What is a research gap?

Every paper ends with a discussion section. Inside that section, authors declare what they couldn't address, what the field still doesn't know, what the next study needs to do. Those declarations are gaps. They are written, published, and then lost — no system tracks them. gitgap indexes exactly those declarations and maintains a lifecycle for each one.

Four steps to using gitgap

1

Search the gap index

Go to Gaps and search by gateway term — the primary disciplinary keyword for the gap (e.g., Morton encoding, Hubble tension, predictive policing). Filter by discipline, confidence, or keeper verdict.

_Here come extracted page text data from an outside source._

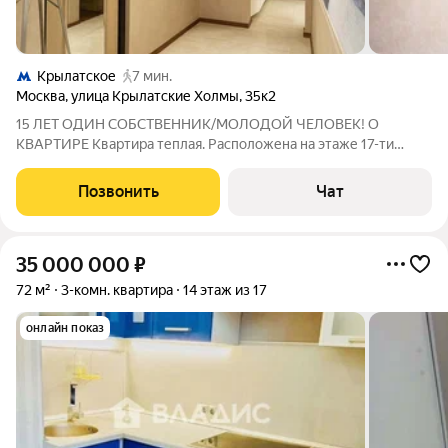
Крылатское
7 мин.
Москва
,
улица Крылатские Холмы
,
35к2
15 ЛЕТ ОДИН СОБСТВЕННИК/МОЛОДОЙ ЧЕЛОВЕК! О
КВАРТИРЕ Квартира теплая. Расположена на этаже 17-ти
этажного дома с видом на Храм Рождества Пресвятой
Богородицы и парк Крылатские Холмы. Комфорт и стиль. По
Позвонить
Чат
факту евро трёшка с дизайн ремонтом и
35 000 000
₽
72 м²
3-комн. квартира
14 этаж из 17
онлайн показ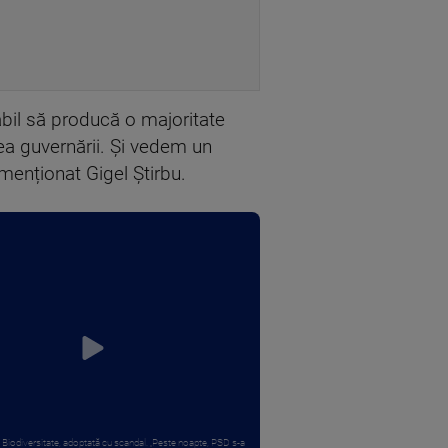
il să producă o majoritate
ea guvernării. Și vedem un
 menționat Gigel Știrbu.
 Biodiversitate, adoptată cu scandal. „Peste noapte, PSD s-a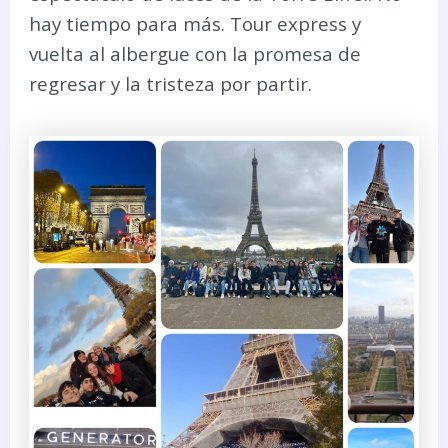
hay tiempo para más. Tour express y
vuelta al albergue con la promesa de
regresar y la tristeza por partir.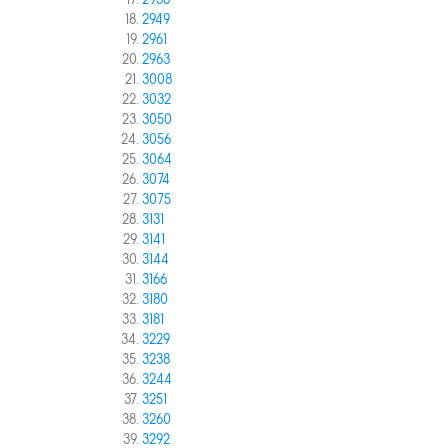
2936
2949
2961
2963
3008
3032
3050
3056
3064
3074
3075
3131
3141
3144
3166
3180
3181
3229
3238
3244
3251
3260
3292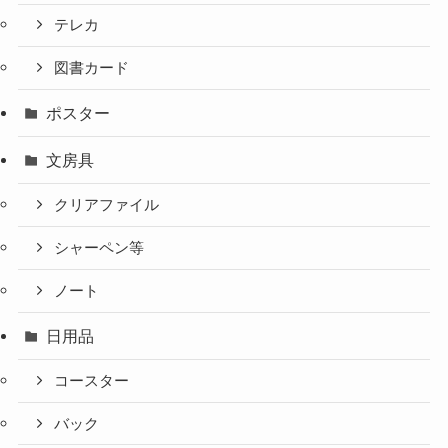
テレカ
図書カード
ポスター
文房具
クリアファイル
シャーペン等
ノート
日用品
コースター
バック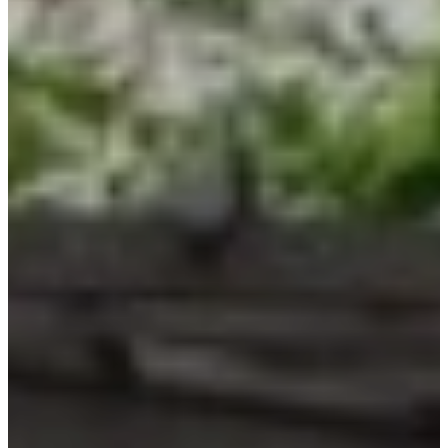
Inspirationen
Kontaktieren Sie Uns
Über Uns
warum Uns Wählen
Designer
Projekte
Materialien
FAQ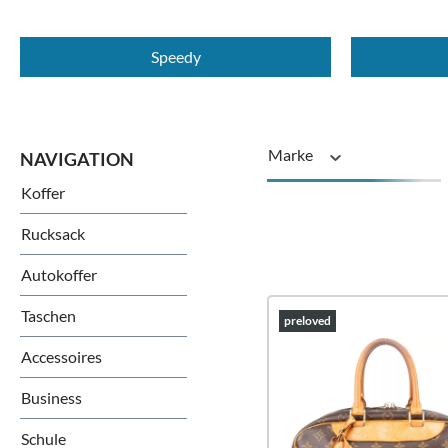
Speedy
Marke
Koffer
Zustand
Rucksack
Autokoffer
Taschen
preloved
Accessoires
Business
Schule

GET /gaps/search?q=Morton+encoding&limit=10
2

Read a gap declaration

Click any gap to see the full extracted declaration, the source paper, the gateway term, bridge potential (cross-discipline score), and the current lifecycle state. CAUGHT gaps show the active resolution attempt. FOUND gaps show which paper closed them.

3

Explore the 3D Globe

Open the Globe to see the full gap corpus as a 3D visualization. Each spike is a gap. Spike height = confidence. Ring = CAUGHT (in-progress). Gold ring = FOUND (resolved). The globe is filterable by discipline and lifecycle state.

4

Use the API

Fetch gaps for your research workflow:

# Search by keyword
GET /gaps/search?q=spatial+indexing&min_score=0.6

# Get structural holes (cross-discipline bridges)
GET /gaps/structural-holes?source=computer_science&target=criminal_justice

# Get a specific gap
GET /gaps/42

# Pin a new gap (API key required)
POST /gaps/pin
{
  "declaration_text": "No study has examined...",
  "gateway_term": "your-term",
  "paper_pmcid": "PMC0000000"
}

Full interactive docs at /api/docs.

For journal editors

If your journal publishes peer-reviewed work, your papers are likely declaring gaps that gitgap doesn't know about yet. See Journals We Aggregate to check coverage, or Submit Your Journal to request aggregation.

NAUGHT → CAUGHT → FOUND
NAUGHT = declared, unaddressed. CAUGHT = a paper is attempting it. FOUND = gap closed. REJECTED = attempt failed — the trail and pickup instructions are preserved. Every state is tracked. Nothing is discarded.